[Records shown]
*** Begin section ***

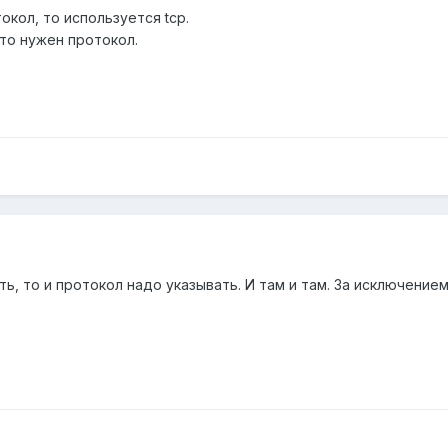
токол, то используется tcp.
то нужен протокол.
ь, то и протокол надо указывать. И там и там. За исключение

*** End section ***
*** Begin section ***

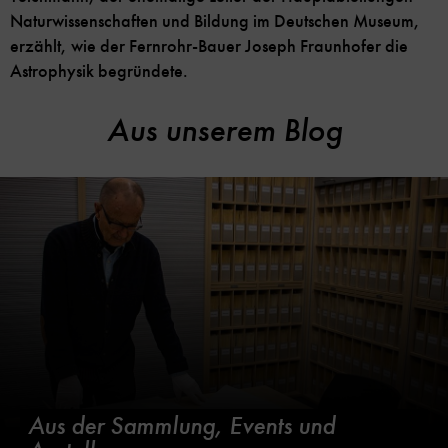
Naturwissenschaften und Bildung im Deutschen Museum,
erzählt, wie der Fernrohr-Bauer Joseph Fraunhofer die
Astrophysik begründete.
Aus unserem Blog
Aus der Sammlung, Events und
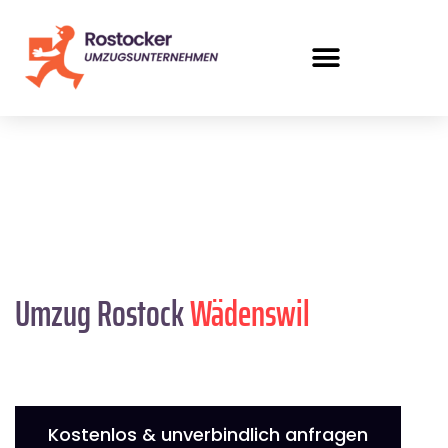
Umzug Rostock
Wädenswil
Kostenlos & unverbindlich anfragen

*** End section ***

[Task instructions] Return exactly the lines above from the line that has "токол, то используется tcp." through the line that has "ь, то и протокол", inclusive, and nothing else.

[Completed task]
токол, то используется tcp.
то нужен протокол.
ь, то и протокол надо указывать. И там и там. За исключение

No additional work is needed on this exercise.